The last time anyone counted, the United States had roughly eight days worth of the weapons it would need in a grinding fight against China. Not eight months. Not eight years. Eight days.
That number comes from Palantir CTO Shyam Sankar, the company's thirteenth employee when he joined in 2006, and it is the number that explains why Anduril, the defense startup co-founded by Trae Stephens, just opened a one-billion-dollar factory south of Columbus, Ohio. According to Reuters, the Arsenal-1 manufacturing campus covers five million square feet and is expected to employ more than four thousand people over the next decade. It builds drones designed to be cheaper than the missiles aimed at them. And it represents an answer to a question the US defense establishment has been avoiding since Ukraine burned through ten years of American weapons production in ten weeks of fighting.

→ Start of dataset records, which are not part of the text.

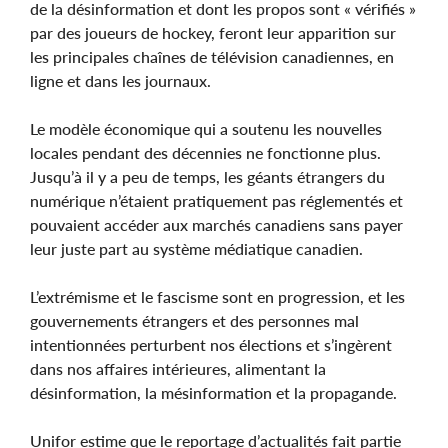
de la désinformation et dont les propos sont « vérifiés »
par des joueurs de hockey, feront leur apparition sur
les principales chaînes de télévision canadiennes, en
ligne et dans les journaux.
Le modèle économique qui a soutenu les nouvelles
locales pendant des décennies ne fonctionne plus.
Jusqu’à il y a peu de temps, les géants étrangers du
numérique n’étaient pratiquement pas réglementés et
pouvaient accéder aux marchés canadiens sans payer
leur juste part au système médiatique canadien.
L’extrémisme et le fascisme sont en progression, et les
gouvernements étrangers et des personnes mal
intentionnées perturbent nos élections et s’ingèrent
dans nos affaires intérieures, alimentant la
désinformation, la mésinformation et la propagande.
Unifor estime que le reportage d’actualités fait partie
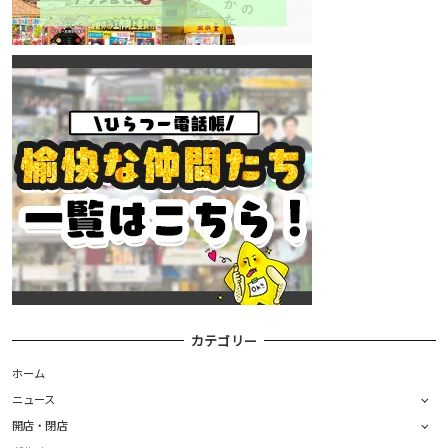
カテゴリー
ホーム
ニュース
開店・閉店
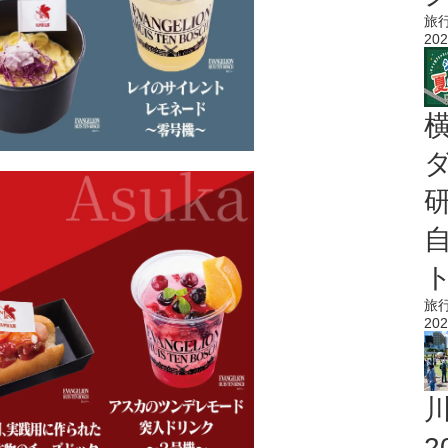
旅
202
旅
202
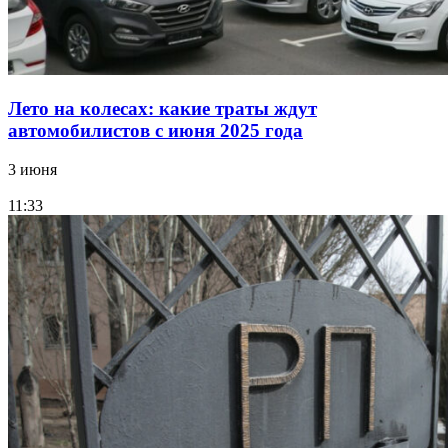
Лето на колесах: какие траты ждут
автомобилистов с июня 2025 года
3 июня
11:33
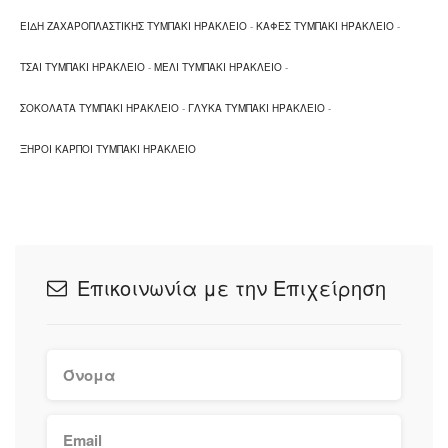
ΕΙΔΗ ΖΑΧΑΡΟΠΛΑΣΤΙΚΗΣ ΤΥΜΠΑΚΙ ΗΡΑΚΛΕΙΟ
-
ΚΑΦΕΣ ΤΥΜΠΑΚΙ ΗΡΑΚΛΕΙΟ
-
ΤΣΑΙ ΤΥΜΠΑΚΙ ΗΡΑΚΛΕΙΟ
-
ΜΕΛΙ ΤΥΜΠΑΚΙ ΗΡΑΚΛΕΙΟ
-
ΣΟΚΟΛΑΤΑ ΤΥΜΠΑΚΙ ΗΡΑΚΛΕΙΟ
-
ΓΛΥΚΑ ΤΥΜΠΑΚΙ ΗΡΑΚΛΕΙΟ
-
ΞΗΡΟΙ ΚΑΡΠΟΙ ΤΥΜΠΑΚΙ ΗΡΑΚΛΕΙΟ
Επικοινωνία με την Επιχείρηση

Ukraine showed what modern attritional warfare actually costs in hardware. "Our adversaries are not coming at us with ten-plus million dollar fighter planes," Stephens told Fox Business. "They are coming at us with very, very low-cost munitions." When your enemy can spend fifty thousand dollars on a drone that destroys a tank, the math of deterrence stops working.
Anduril's answer is the YFQ-44A Fury, a collaborative combat aircraft that flies alongside crewed jets. Per Defense One, Anduril started armed flight testing of the system in February 2026 and is one of three companies competing for the Air Force's Collaborative Combat Aircraft program, alongside General Atomics and Northrop Grumman. The first product off the line at Arsenal-1 will be the Fury.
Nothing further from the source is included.